Your resolutions shouldn’t make you feel worse: These New Year’s goals support mental health

The Mental Health Project is a Seattle Times initiative focused on covering mental and behavioral…

Your resolutions shouldn’t make you feel worse: These New Year’s goals support mental health
Your resolutions shouldn’t make you feel worse: These New Year’s goals support mental health

The Mental Health Project is a Seattle Times initiative focused on covering mental and behavioral health issues. It is funded by Ballmer Group, a national organization focused on economic mobility for children and families. The Seattle Times maintains editorial control over work produced by this team.

What will the new year bring? In these times, it’s a question that might stir up anxiety.

Your New Year’s resolutions shouldn’t make you feel worse.

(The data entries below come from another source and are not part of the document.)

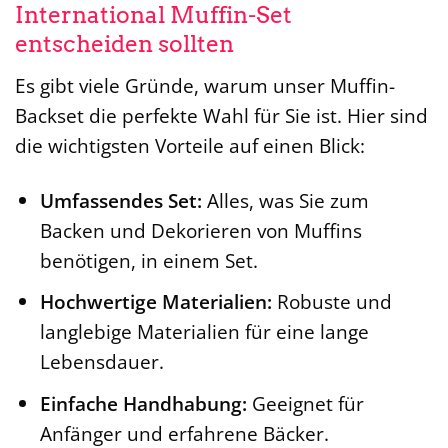
International Muffin-Set
entscheiden sollten
Es gibt viele Gründe, warum unser Muffin-
Backset die perfekte Wahl für Sie ist. Hier sind
die wichtigsten Vorteile auf einen Blick:
Umfassendes Set:
Alles, was Sie zum
Backen und Dekorieren von Muffins
benötigen, in einem Set.
Hochwertige Materialien:
Robuste und
langlebige Materialien für eine lange
Lebensdauer.
Einfache Handhabung:
Geeignet für
Anfänger und erfahrene Bäcker.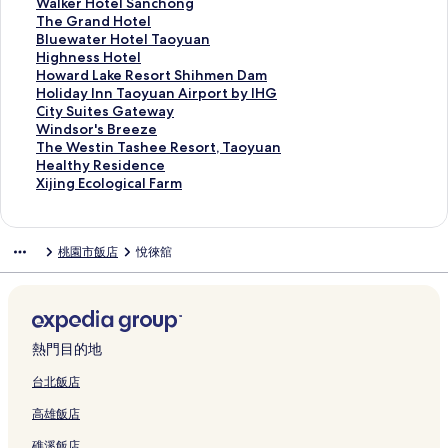
r
連
t
u
H
e
u
v
h
a
P
o
v
h
W
Walker Hotel Sanchong
t
結
e
a
o
l
a
a
P
r
o
o
e
o
a
T
The Grand Hotel
H
l
n
t
的
Y
C
l
M
i
m
S
S
l
h
B
Bluewater Hotel Taoyuan
o
的
的
e
連
u
h
a
o
n
H
t
t
k
e
l
H
Highness Hotel
t
連
連
l
結
e
a
z
t
t
o
a
a
e
G
u
i
H
Howard Lake Resort Shihmen Dam
e
結
結
的
H
t
a
e
s
t
r
y
r
r
e
g
o
H
Holiday Inn Taoyuan Airport by IHG
l
連
o
e
H
l
b
e
M
C
H
a
w
h
w
o
C
City Suites Gateway
的
結
t
a
o
-
y
l
o
a
o
n
a
n
a
l
i
W
Windsor's Breeze
連
e
u
t
T
S
T
t
p
t
d
t
e
r
i
t
i
T
The Westin Tashee Resort, Taoyuan
結
l
的
e
a
h
a
e
s
e
H
e
s
d
d
y
n
h
H
Healthy Residence
的
連
l
o
e
o
l
u
l
o
r
s
L
a
S
d
e
e
X
Xijing Ecological Farm
連
結
的
y
r
y
的
l
S
t
H
H
a
y
u
s
W
a
i
結
連
u
a
u
連
e
a
e
o
o
k
I
i
o
e
l
j
結
a
t
a
結
H
n
l
t
t
e
n
t
r
s
t
i
桃園市飯店
悅徠舘
n
o
n
o
c
的
e
e
R
n
e
'
t
h
n
的
n
的
t
h
連
l
l
e
T
s
s
i
y
g
連
T
連
e
o
結
T
的
s
a
G
B
n
R
E
結
a
結
l
n
a
連
o
o
a
r
T
e
c
i
-
g
o
結
r
y
t
e
a
s
o
p
T
的
y
t
u
e
e
s
i
l
熱門目的地
e
a
連
u
S
a
w
z
h
d
o
i
o
結
a
h
n
a
e
e
e
g
台北飯店
B
y
n
i
A
y
的
e
n
i
高雄飯店
a
u
的
h
i
的
連
R
c
c
l
a
連
m
r
連
結
e
e
a
礁溪飯店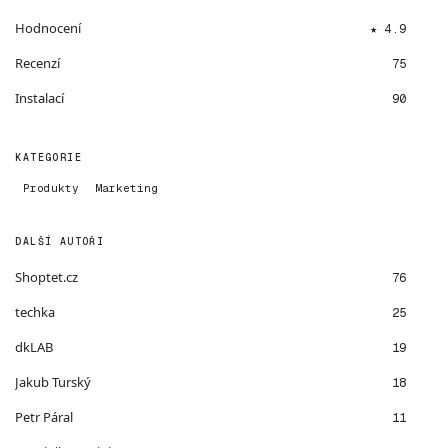
Hodnocení
★ 4.9
Recenzí
75
Instalací
90
KATEGORIE
Produkty
Marketing
DALŠÍ AUTOŘI
Shoptet.cz
76
techka
25
dkLAB
19
Jakub Turský
18
Petr Páral
11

Instead of setting resolutions focused on restricting — your diet, your finances — spend 2023 caring for your well-being. Read more, play more, explore more, says Katie Curran, a licensed mental health counseling associate in Spokane. Find more time for rest, or to reset after a big move, breakup or job change.

“I love the idea of inviting more things into your life, especially for New Year’s resolutions,” said Curran, who uses art in her therapy practice. “I think people are moving more toward simplicity and joy.”

Not having a resolution is also an option. Always feeling pressure to produce or perform could add stress. 

If you feel strongly about setting a resolution, though, approach it with a positive mind. Research backs this up: People who aim to move toward an objective, rather than away from something they view as negative, are significantly more successful at reaching their goal. 

Take “spend less.” Rather than focusing on cutting back, consider making a budget, or saving up for a bigger purchase. If you want to feel better physically, think about ways to improve your sleep routine instead of fixating on numbers on a scale. 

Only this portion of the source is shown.